The Eurhythmics may have formed part of the soundtrack to my life but then so has silence. Even in my early twenties, when feeling the worse for wear in the morning I know which I preferred. Nothing in the intervening years has made me change my mind. I happen to know that, as well as Heart FM, there is an entire genre of 'healing sounds' available on CD but silence is so much cheaper and far less likely to irritate. Please let silence be, if not the soundtrack to my whole life, at least the soundtrack to my doctor's waiting room.

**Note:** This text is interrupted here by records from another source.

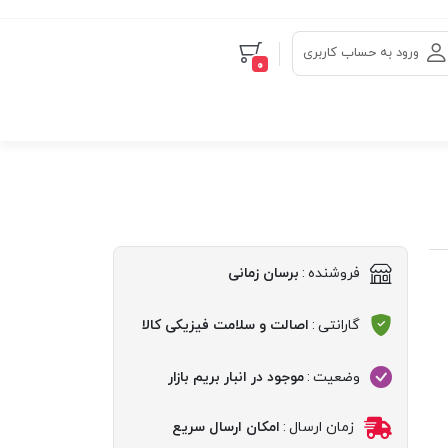
ورود به حساب کاربری
0
فروشنده
:
برسان زمانی
گارانتی
:
اصالت و سلامت فیزیکی کالا
وضعیت
:
موجود در انبار بریم بازار
زمان ارسال
:
امکان ارسال سریع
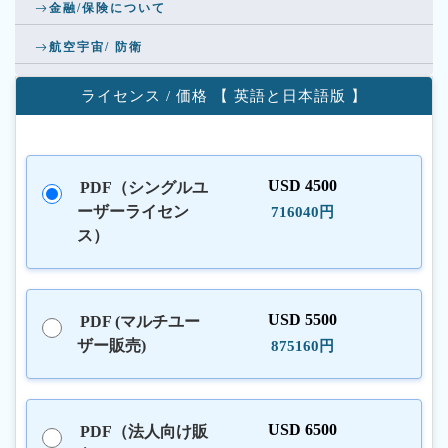
金融/保険について
航空宇宙/ 防衛
ライセンス / 価格 【 英語と日本語版 】
USD 4500
PDF（シングルユ
ーザーライセン
716040円
ス）
USD 5500
PDF (マルチユー
ザー販売)
875160円
USD 6500
PDF（法人向け販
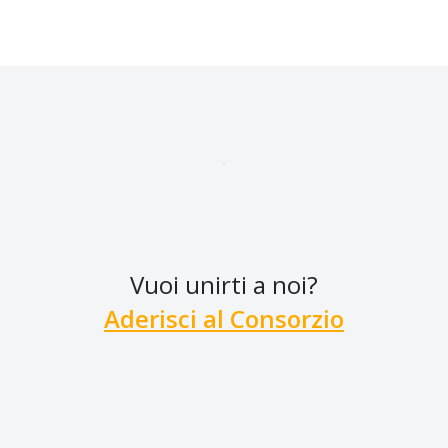
Vuoi unirti a noi?
Aderisci al Consorzio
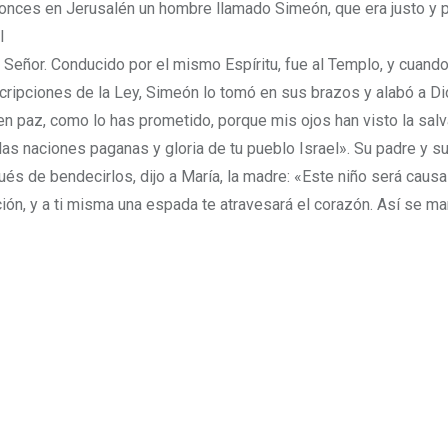
tonces en Jerusalén un hombre llamado Simeón, que era justo y 
l
l Señor.
Conducido por el mismo Espíritu, fue al Templo, y cuando
scripciones de la Ley,
Simeón lo tomó en sus brazos y alabó a Di
 en paz, como lo has prometido,
porque mis ojos han visto la sal
 las naciones paganas y gloria de tu pueblo Israel».
Su padre y s
és de bendecirlos, dijo a María, la madre: «Este niño será causa
ción,
y a ti misma una espada te atravesará el corazón. Así se ma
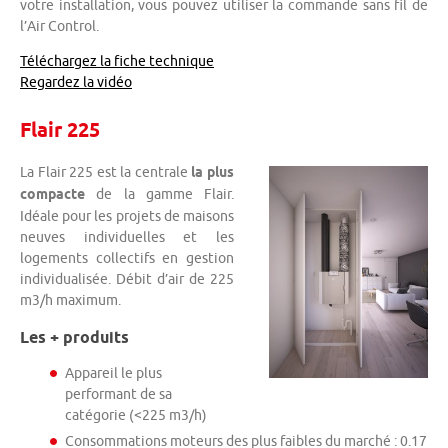
votre installation, vous pouvez utiliser la commande sans fil de
l’Air Control.
Téléchargez la fiche technique
Regardez la vidéo
Flair 225
La Flair 225 est la centrale
la plus
compacte
de la gamme Flair.
Idéale pour les projets de maisons
neuves individuelles et les
logements collectifs en gestion
individualisée. Débit d’air de 225
m3/h maximum.
Les + produits
Appareil le plus
performant de sa
catégorie (<225 m3/h)
Consommations moteurs des plus faibles du marché : 0.17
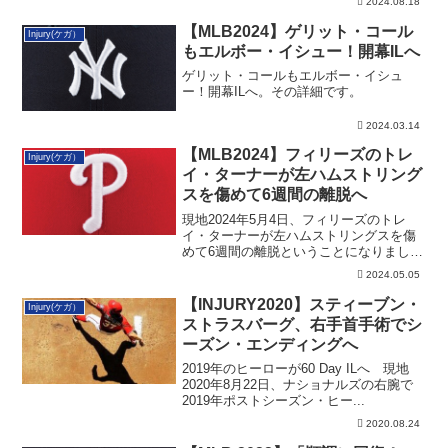
2024.08.18
【MLB2024】ゲリット・コール
Injury(ケガ）
もエルボー・イシュー！開幕ILへ
ゲリット・コールもエルボー・イシュ
ー！開幕ILへ。その詳細です。
2024.03.14
【MLB2024】フィリーズのトレ
Injury(ケガ）
イ・ターナーが左ハムストリング
スを傷めて6週間の離脱へ
現地2024年5月4日、フィリーズのトレ
イ・ターナーが左ハムストリングスを傷
めて6週間の離脱ということになりまし
た。その詳細です。
2024.05.05
【INJURY2020】スティーブン・
Injury(ケガ）
ストラスバーグ、右手首手術でシ
ーズン・エンディングへ
2019年のヒーローが60 Day ILへ 現地
2020年8月22日、ナショナルズの右腕で
2019年ポストシーズン・ヒー...
2020.08.24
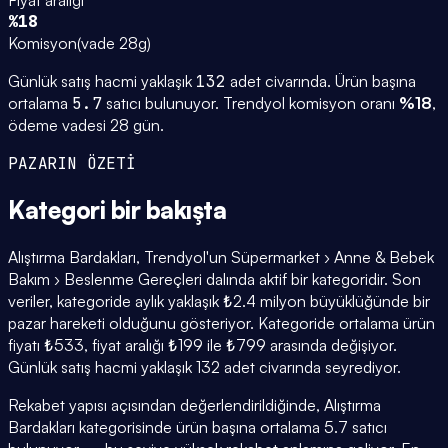
%18
Komisyon
(
vade 28g
)
Günlük satış hacmi yaklaşık
132
adet civarında.
Ürün başına
ortalama
5.7
satıcı bulunuyor.
Trendyol komisyon oranı
%
18
,
ödeme vadesi
28
gün.
PAZARIN ÖZETİ
Kategori
bir bakışta
Alıştırma Bardakları, Trendyol'un Süpermarket › Anne & Bebek
Bakım › Beslenme Gereçleri dalında aktif bir kategoridir. Son
veriler, kategoride aylık yaklaşık ₺2.4 milyon büyüklüğünde bir
pazar hareketi olduğunu gösteriyor. Kategoride ortalama ürün
fiyatı ₺533, fiyat aralığı ₺199 ile ₺799 arasında değişiyor.
Günlük satış hacmi yaklaşık 132 adet civarında seyrediyor.
Rekabet yapısı açısından değerlendirildiğinde, Alıştırma
Bardakları kategorisinde ürün başına ortalama 5.7 satıcı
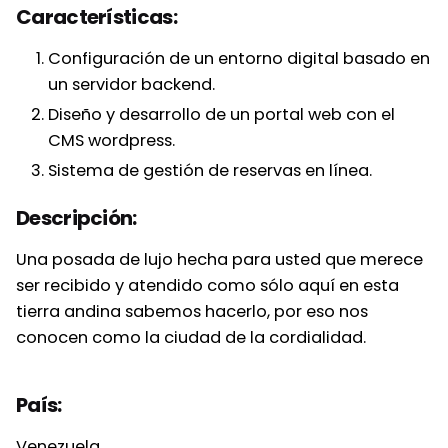
Características:
Configuración de un entorno digital basado en
un servidor backend.
Diseño y desarrollo de un portal web con el
CMS wordpress.
Sistema de gestión de reservas en línea.
Descripción:
Una posada de lujo hecha para usted que merece
ser recibido y atendido como sólo aquí en esta
tierra andina sabemos hacerlo, por eso nos
conocen como la ciudad de la cordialidad.
País:
Venezuela.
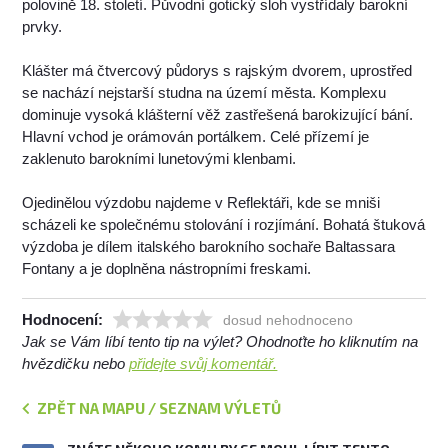
polovině 18. století. Původní gotický sloh vystřídaly barokní
prvky.
Klášter má čtvercový půdorys s rajským dvorem, uprostřed
se nachází nejstarší studna na území města. Komplexu
dominuje vysoká klášterní věž zastřešená barokizující bání.
Hlavní vchod je orámován portálkem. Celé přízemí je
zaklenuto barokními lunetovými klenbami.
Ojedinělou výzdobu najdeme v Reflektáři, kde se mniši
scházeli ke společnému stolování i rozjímání. Bohatá štuková
výzdoba je dílem italského barokního sochaře Baltassara
Fontany a je doplněna nástropními freskami.
Hodnocení:
dosud nehodnoceno
Jak se Vám líbí tento tip na výlet? Ohodnoťte ho kliknutím na
hvězdičku nebo
přidejte svůj komentář.
ZPĚT NA MAPU / SEZNAM VÝLETŮ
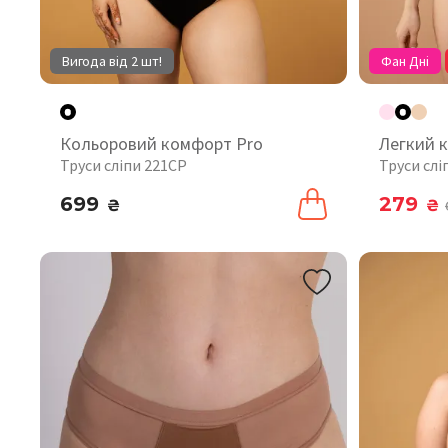
Вигода від 2 шт!
Фан Дні
Кольоровий комфорт Pro
Легкий 
Труси сліпи 221CP
Труси слі
699
279
₴
₴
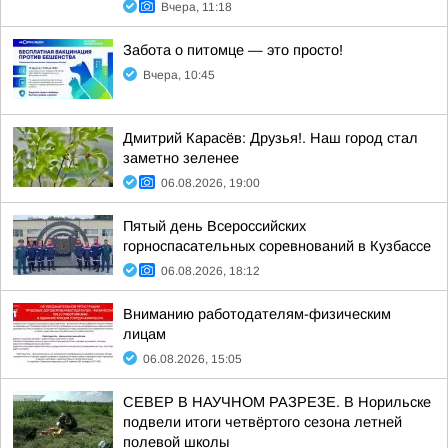
Вчера, 11:18
Забота о питомце — это просто!
Вчера, 10:45
Дмитрий Карасёв: Друзья!. Наш город стал
заметно зеленее
06.08.2026, 19:00
Пятый день Всероссийских
горноспасательных соревнований в Кузбассе
06.08.2026, 18:12
Вниманию работодателям-физическим
лицам
06.08.2026, 15:05
СЕВЕР В НАУЧНОМ РАЗРЕЗЕ. В Норильске
подвели итоги четвёртого сезона летней
полевой школы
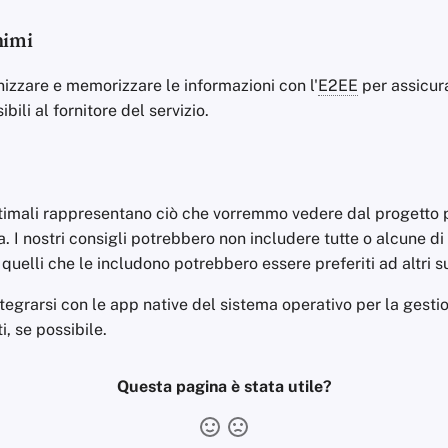
nimi
izzare e memorizzare le informazioni con l'
E2EE
per assicura
ibili al fornitore del servizio.
o
 ottimali rappresentano ciò che vorremmo vedere dal progetto p
. I nostri consigli potrebbero non includere tutte o alcune d
 quelli che le includono potrebbero essere preferiti ad altri 
egrarsi con le app native del sistema operativo per la gesti
i, se possibile.
Questa pagina è stata utile?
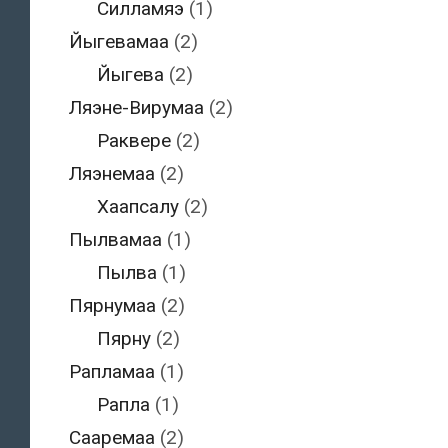
Силламяэ
(1)
Йыгевамаа
(2)
Йыгева
(2)
Ляэне-Вирумаа
(2)
Раквере
(2)
Ляэнемаа
(2)
Хаапсалу
(2)
Пылвамаа
(1)
Пылва
(1)
Пярнумаа
(2)
Пярну
(2)
Рапламаа
(1)
Рапла
(1)
Сааремаа
(2)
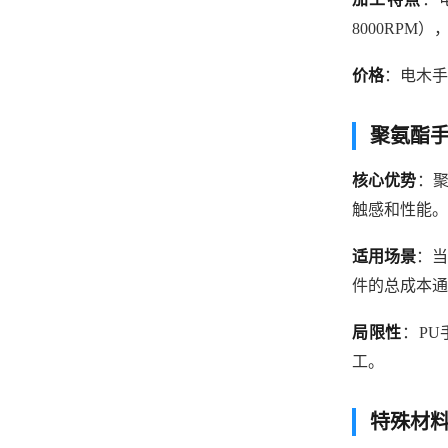
8000RP
价格
：电木手
聚氨酯
核心优势
：聚
触感和性能。
适用场景
：当
件的总成本通常在
局限性
：PU
工。
特殊材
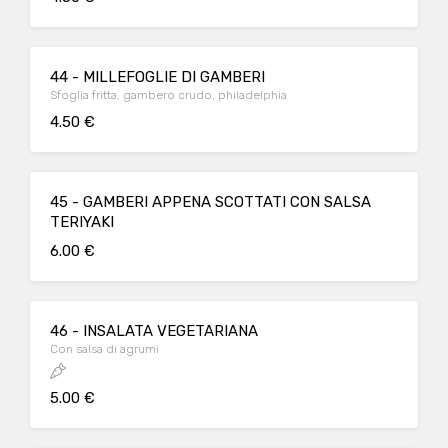
44 - MILLEFOGLIE DI GAMBERI
Sfoglia fritta, gambero crudo, philadelphia
4.50 €
45 - GAMBERI APPENA SCOTTATI CON SALSA
TERIYAKI
6.00 €
46 - INSALATA VEGETARIANA
Con salsa di agrumi
5.00 €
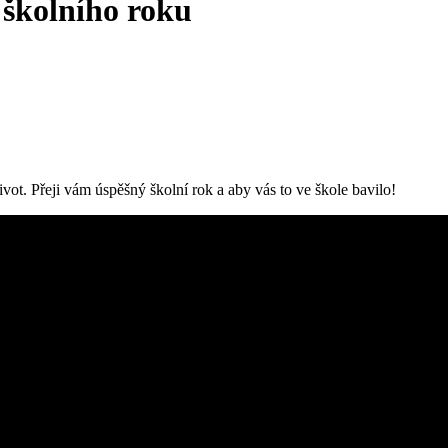
 školního roku
ivot. Přeji vám úspěšný školní rok a aby vás to ve škole bavilo!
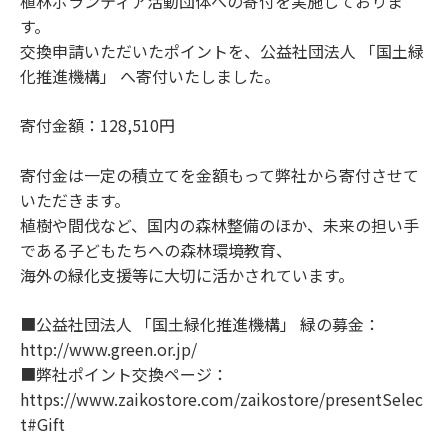
植林ボランティア活動団体への寄付を実施しておりま
す。
交換申請いただいたポイントを、公益社団法人 「国土緑
化推進機構」 へ寄付いたしました。
寄付金額：128,510円
寄付金は一定の積立てを金額もって弊社から寄付させて
いただきます。
植樹や間伐など、国内の森林整備のほか、未来の担い手
である子どもたちへの森林環境教育、
海外の緑化支援等に大切に活かされています。
■公益社団法⼈ 「国⼟緑化推進機構」 緑の募⾦：
http://www.green.or.jp/
■弊社ポイント交換ページ：
https://www.zaikostore.com/zaikostore/presentSelec
t#Gift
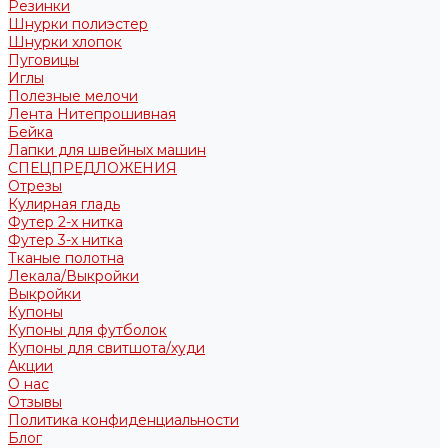
Резинки
Шнурки полиэстер
Шнурки хлопок
Пуговицы
Иглы
Полезные мелочи
Лента Нитепрошивная
Бейка
Лапки для швейных машин
СПЕЦПРЕДЛОЖЕНИЯ
Отрезы
Кулирная гладь
Футер 2-х нитка
Футер 3-х нитка
Тканые полотна
Лекала/Выкройки
Выкройки
Купоны
Купоны для футболок
Купоны для свитшота/худи
Акции
О нас
Отзывы
Политика конфиденциальности
Блог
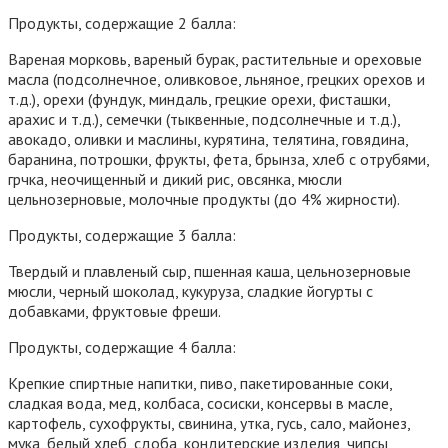
Продукты, содержащие 2 балла:
Вареная морковь, вареный бурак, растительные и ореховые
масла (подсолнечное, оливковое, льняное, грецких орехов и
т.д.), орехи (фундук, миндаль, грецкие орехи, фисташки,
арахис и т.д.), семечки (тыквенные, подсолнечные и т.д.),
авокадо, оливки и маслины, курятина, телятина, говядина,
баранина, потрошки, фрукты, фета, брынза, хлеб с отрубями,
грчка, неочищенный и дикий рис, овсянка, мюсли
цельнозерновые, молочные продукты (до 4% жирности).
Продукты, содержащие 3 балла:
Твердый и плавленый сыр, пшенная каша, цельнозерновые
мюсли, черный шоколад, кукуруза, сладкие йогурты с
добавками, фруктовые фреши.
Продукты, содержащие 4 балла:
Крепкие спиртные напитки, пиво, пакетированные соки,
сладкая вода, мед, колбаса, сосиски, консервы в масле,
картофель, сухофрукты, свинина, утка, гусь, сало, майонез,
мука, белый хлеб, сдоба, кондитерские изделия, чипсы,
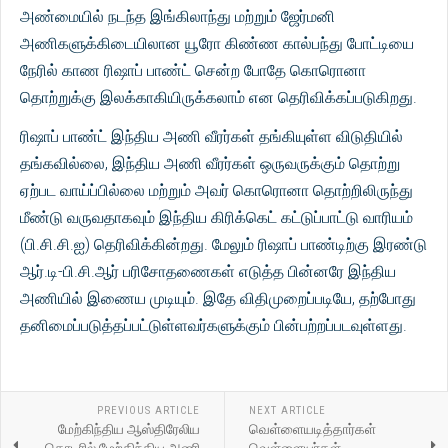
அண்மையில் நடந்த இங்கிலாந்து மற்றும் ஜேர்மனி
அணிகளுக்கிடையிலான யூரோ கிண்ண கால்பந்து போட்டியை
நேரில் காண ரிஷாப் பாண்ட் சென்ற போதே கொரொனா
தொற்றுக்கு இலக்காகியிருக்கலாம் என தெரிவிக்கப்படுகிறது.
ரிஷாப் பாண்ட் இந்திய அணி வீரர்கள் தங்கியுள்ள விடுதியில்
தங்கவில்லை, இந்திய அணி வீரர்கள் ஒருவருக்கும் தொற்று
ஏற்பட வாய்ப்பில்லை மற்றும் அவர் கொரொனா தொற்றிலிருந்து
மீண்டு வருவதாகவும் இந்திய கிரிக்கெட் கட்டுப்பாட்டு வாரியம்
(பி.சி.சி.ஐ) தெரிவிக்கின்றது. மேலும் ரிஷாப் பாண்டிற்கு இரண்டு
ஆர்.டி-பி.சி.ஆர் பரிசோதணைகள் எடுத்த பின்னரே இந்திய
அணியில் இணைய முடியும். இதே விதிமுறைப்படியே, தற்போது
தனிமைப்படுத்தப்பட்டுள்ளவர்களுக்கும் பின்பற்றப்படவுள்ளது.
PREVIOUS ARTICLE
NEXT ARTICLE
மேற்கிந்திய ஆஸ்திரேலிய
வெள்ளையடித்தார்கள்
தொடரில் மேற்கிந்திய அணி
வெள்ளையர்கள்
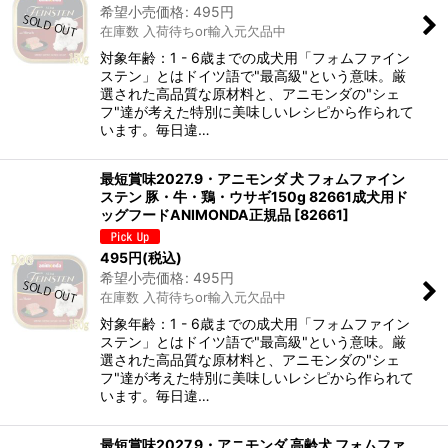
希望小売価格
:
495
円
在庫数 入荷待ちor輸入元欠品中
対象年齢：1 - 6歳までの成犬用「フォムファイン
ステン」とはドイツ語で"最高級"という意味。厳
選された高品質な原材料と、アニモンダの"シェ
フ"達が考えた特別に美味しいレシピから作られて
います。毎日違…
最短賞味2027.9・アニモンダ 犬 フォムファイン
ステン 豚・牛・鶏・ウサギ150g 82661成犬用ド
ッグフードANIMONDA正規品
[
82661
]
495
円
(税込)
希望小売価格
:
495
円
在庫数 入荷待ちor輸入元欠品中
対象年齢：1 - 6歳までの成犬用「フォムファイン
ステン」とはドイツ語で"最高級"という意味。厳
選された高品質な原材料と、アニモンダの"シェ
フ"達が考えた特別に美味しいレシピから作られて
います。毎日違…
最短賞味2027.9・アニモンダ 高齢犬 フォムファ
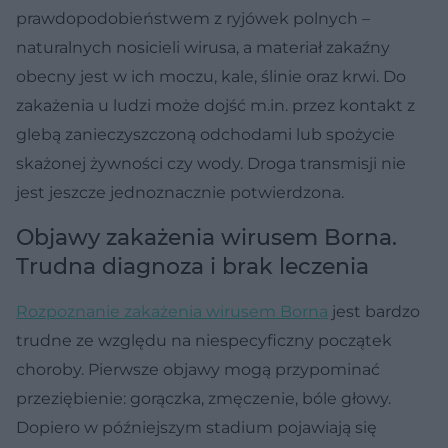
prawdopodobieństwem z ryjówek polnych –
naturalnych nosicieli wirusa, a materiał zakaźny
obecny jest w ich moczu, kale, ślinie oraz krwi. Do
zakażenia u ludzi może dojść m.in. przez kontakt z
glebą zanieczyszczoną odchodami lub spożycie
skażonej żywności czy wody. Droga transmisji nie
jest jeszcze jednoznacznie potwierdzona.
Objawy zakażenia wirusem Borna.
Trudna diagnoza i brak leczenia
Rozpoznanie zakażenia wirusem Borna
jest bardzo
trudne ze względu na niespecyficzny początek
choroby. Pierwsze objawy mogą przypominać
przeziębienie: gorączka, zmęczenie, bóle głowy.
Dopiero w późniejszym stadium pojawiają się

Thursday, 12 February 2009

Of birds and Bach


What's your favourite sound? I have many and would have found that a very difficult question to answer until some years ago when something very pleasant, but completely unexpected, happened. At the time I was working in a number of schools in Norwich and Norfolk and spending far too long in my car driving between them. The car was not a great place to be and this was largely because it was filled with the sound of its driver cursing other road users for clogging up the roads. One day I was looking for something on the radio to take my mind off yet another stressful journey when I came across a station broadcasting birdsong. It turned out that the soon-to-be-launched Classic FM was using the sounds of birds for the purpose of testing its signal.

I was reminded of this when I woke this morning. Although I live close to the city centre my bedroom looks out over the well established gardens of large Victorian houses. The trees are many and various making for a habitat that supports a respectable population of birds. I've seen plenty of sparrows, robins, blackbirds and blue-tits as well as woodpeckers, magpies, pigeons and collared doves. A heron visits occasionally, to clear urban ponds of fish, along with a raptor of some kind that I'm told is after the pigeons.

As the dark and dreary winter drags on, one compensation is that one does not need to rise very early in order to hear the dawn chorus. But a city dawn chorus in February is no substitute for a forest in June, however leafy the streets and gardens. When I was studying for a diploma I was required to harmonise Bach chorals from which one or more parts had been removed. (It's a kind of Sudoku for musical theorists - puzzling, satisfying when completed and there's a vague hope that it's doing some good.) Like those incomplete chorals February's dawn chorus seems too thin, missing the parts played by birds holidaying elsewhere and lacking the majestic fullness of sound that a bigger population would provide. Roll on summer and holidays out of town.